Ma il diavolo fa le pentole ma non i coperchi, così, attraverso una nota di Confimprese Iblea, facendo domande in giro si apprende che c’è stato un incontro in video conferenza dell’amministrazione con alcune associazioni datoriali, Federalberghi, CNA, Confcommercio e Confimprese, per parlare di ristori alle aziende del settore ricettivo e della ristorazione.
Nulla trapela dell’incontro, forse perché l’amministrazione voleva ufficializzare nuove misure nella conferenza stampa prevista per mercoledì 17 marzo, sui temi inerenti questioni tributarie, TARI in particolare.
Ma c’è un comunicato di Confimprese Iblea che parla di uno spiraglio che si sarebbe aperto su tasse e tributi per le attività commerciali, a Ragusa., spiraglio che sarebbe stato annunciato, come si legge nel comunicato di Confimprese, nel corso di una videoconferenza, dal sindaco Peppe Cassi, dall’assessore allo sviluppo economico Giovanna Licitra e da Giovanni Iacono assessore al bilancio, che, evidentemente, hanno pensato bene di anticipare i contenuti della conferenza stampa.
Confimprese parla di una proroga al 31 dicembre per la tassa sull’occupazione del suolo pubblico che, peraltro, può essere ampliato in termini di fruizione senza costi aggiuntivi, ma si tratta, senon andiamo errati di norme nazionali per le quali il Comune si deve semplicemente adeguare.
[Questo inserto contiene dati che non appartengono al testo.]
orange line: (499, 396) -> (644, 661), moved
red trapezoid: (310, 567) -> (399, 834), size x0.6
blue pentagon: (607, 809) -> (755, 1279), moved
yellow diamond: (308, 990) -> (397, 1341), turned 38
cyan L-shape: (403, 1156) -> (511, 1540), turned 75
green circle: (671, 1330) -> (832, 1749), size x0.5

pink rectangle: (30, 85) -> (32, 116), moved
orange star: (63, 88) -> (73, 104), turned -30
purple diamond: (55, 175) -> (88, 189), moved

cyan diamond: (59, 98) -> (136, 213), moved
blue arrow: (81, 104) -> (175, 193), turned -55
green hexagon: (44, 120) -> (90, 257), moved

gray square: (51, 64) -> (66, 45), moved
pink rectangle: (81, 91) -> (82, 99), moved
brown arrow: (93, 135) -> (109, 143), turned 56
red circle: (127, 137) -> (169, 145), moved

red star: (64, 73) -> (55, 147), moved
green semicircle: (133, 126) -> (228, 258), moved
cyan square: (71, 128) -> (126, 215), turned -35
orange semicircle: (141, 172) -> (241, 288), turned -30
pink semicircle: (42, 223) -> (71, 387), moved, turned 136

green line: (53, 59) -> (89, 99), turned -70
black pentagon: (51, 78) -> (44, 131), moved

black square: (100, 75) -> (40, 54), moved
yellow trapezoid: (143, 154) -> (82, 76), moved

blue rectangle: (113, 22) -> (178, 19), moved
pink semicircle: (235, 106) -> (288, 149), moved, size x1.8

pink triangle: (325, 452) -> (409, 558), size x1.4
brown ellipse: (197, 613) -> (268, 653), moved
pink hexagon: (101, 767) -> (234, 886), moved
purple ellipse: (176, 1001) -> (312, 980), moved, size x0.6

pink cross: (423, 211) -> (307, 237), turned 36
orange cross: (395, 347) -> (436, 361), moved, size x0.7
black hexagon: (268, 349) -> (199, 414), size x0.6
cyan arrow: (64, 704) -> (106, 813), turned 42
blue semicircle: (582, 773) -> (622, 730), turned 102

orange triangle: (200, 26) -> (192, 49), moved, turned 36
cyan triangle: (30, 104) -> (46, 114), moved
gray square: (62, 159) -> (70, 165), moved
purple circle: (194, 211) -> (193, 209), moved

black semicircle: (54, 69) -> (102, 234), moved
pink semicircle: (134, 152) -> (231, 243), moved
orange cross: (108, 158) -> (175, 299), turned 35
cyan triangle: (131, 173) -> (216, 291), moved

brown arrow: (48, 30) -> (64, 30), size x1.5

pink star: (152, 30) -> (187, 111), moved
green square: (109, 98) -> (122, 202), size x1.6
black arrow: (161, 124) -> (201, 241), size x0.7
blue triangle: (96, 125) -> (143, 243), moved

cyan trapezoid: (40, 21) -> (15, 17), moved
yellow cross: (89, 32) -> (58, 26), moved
Si parla, poi, ancora, di u a sostanziale riduzione della TARI per le attività commerciali, previa modifica dell’articolo 51 del regolamento: si tratta di sancire una diversa interpretazione, alla quale si era dichiarato contrario l’ex dirigente ai tributi, il dott. Scrofani, relativamente alla norma che prevede una riduzione del 50% per periodi di chiusura, fra i quali non era prevista, però, secondo il dirigente, il fermo pandemico.
Una norma che il Comune vorrebbe introdurre, ritenendo valide le motivazioni derivanti dalla inattività coatta di molte aziende.
Il Presidente di Confimprese, Occhipinti, parla di un risultato importante, sarebbero state accolte le richieste avanzate, per cu ringrazia “l’assessore allo sviluppo economico Giovanna Licitra e il sindaco Peppe Cassi che hanno seguito con attenzione e dedizione l’intero iter”.
A noi non sembra che ci siano risultati importanti, in ogni caso ancora da sottoporre all’approvazione del Consiglio del Comunale, quello di Occhipinti di Confimprese ci sembra, piuttosto, solo un tentativo di indorare la pillola rispetto alle forti critiche espresse, in precedenza, nei confronti di assessore Licitra e sindaco per il mancato rispetto di impegni che sarebbero stati presi nel corso di incontri con Confimprese.
E’ stato sempre di tutta evidenza che le possibilità e le competenze del Comune su questo tipo di interventi sono limitate, quelli che mancano sono gli interventi regionali, sempre annunciati e pervenuti, quando pervenuti, con estrema lentezza, si attendono gli aiuti di stato che, in effetti, ci sono stati e ci saranno, ma non potranno mai soddisfare le legittime esigenze di un comparto stremato dalle misure restrittive, per certi versi inevitabili e necessarie ai fini della tutela della salute.